• [Exercise requirements]
Your copy should repeat each record below exactly and contain no images.

Extracted page text data
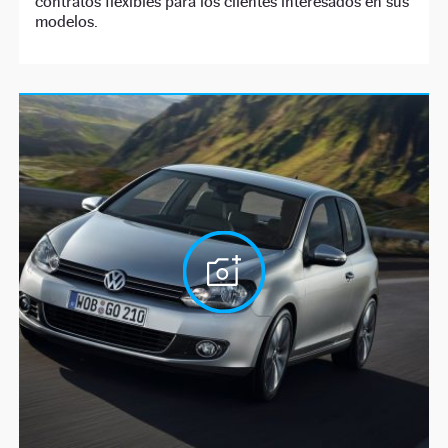
contratos flexibles para los clientes interesados en sus
modelos.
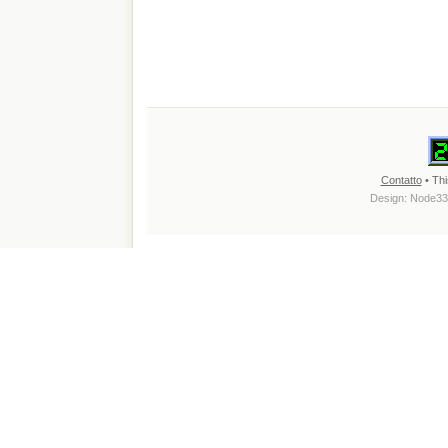
Contatto
• Thi
Design:
Node33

• [Response for this exercise]
contratos flexibles para los clientes interesados en sus
modelos.
Contatto
• Thi
Design:
Node33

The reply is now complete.